TASK STATEMENT — Note each line of the entries that includes "XenForo". Then copy those lines.
DATASET RECORDS below:
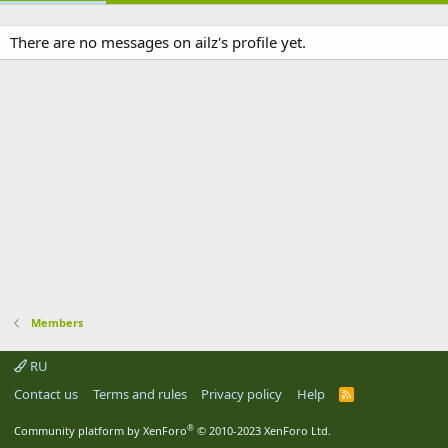
There are no messages on ailz's profile yet.
Members
RU
Contact us
Terms and rules
Privacy policy
Help
R
S
S
®
Community platform by XenForo
© 2010-2023 XenForo Ltd.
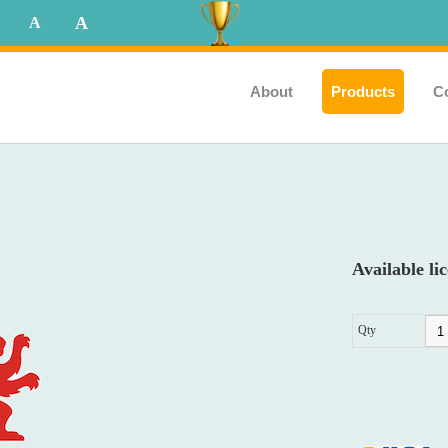
A
A
About
Products
C
Available lic
Qty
End of DATASET RECORDS.
RESULT OF THE EXERCISE —
Community platform by XenForo
© 2010-2023 XenForo Ltd.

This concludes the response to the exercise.